Category Archives: Equipment

Trends In IVC Filter Placement And Retrieval

Yesterday, I reviewed a paper that highlighted a single-institution experience for IVC filter usage. Today, let’s look at a much larger pool of data.

Placement of a filter in the inferior vena cava (IVC) is one of the many tools for managing pulmonary embolism. There was a significant increase in filter placement during the 1990s and 2000s due to a broadening of the indications for its use.  There has been continuing debate over the complications and efficacy of use of this device.

A paper from NYU Langone Health in New York City, the Harvey L. Neiman Health Policy Institute, and Georgia Institute of Technology School of Economics looked a long-term trends in IVC filter use in the Medicare population. They scanned a Centers for Medicare and Medicaid Services (CMS) database over the 22 year period from 1994 to 2015. They specifically analyzed trends in insertion, removal, placement setting, and specialty of the inserting physician.

Here are the factoids:

  • 2008 seemed to be the heyday of IVC filter insertion. Rates nearly tripled by 2008, but have declined about 40% since then (see below). Pay attention to the retrieval rates.

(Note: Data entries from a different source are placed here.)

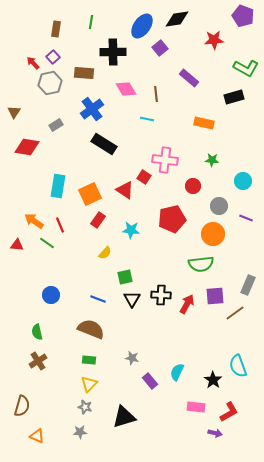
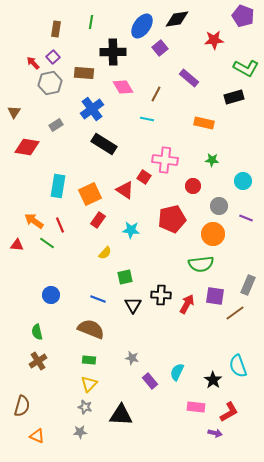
pink diamond at (126, 89): moved 3 px left, 2 px up
brown line at (156, 94): rotated 35 degrees clockwise
purple square at (215, 296): rotated 12 degrees clockwise
black triangle at (132, 299): moved 1 px right, 6 px down
black triangle at (124, 417): moved 3 px left, 2 px up; rotated 20 degrees clockwise
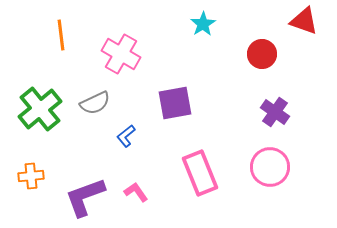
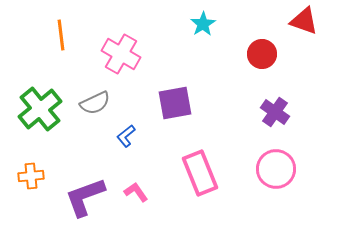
pink circle: moved 6 px right, 2 px down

  • Overall, filters were most commonly placed by radiologists, followed by surgeons and cardiologists. Here’s the diagram above broken down by specialty.

  • This chart shows the market share of each specialists inserting IVC filters during the study period. Of note, radiologists continue to increase and surgeons are decreasing.

Bottom line: This study shows some interesting data, but can’t be completely applied to trauma patients because it focuses on Medicare recipients. But the trends are valid. IVC filter use peaked in 2008 and has been declining ever since. Radiologists place more filters than other specialties, and their market share continues to increase.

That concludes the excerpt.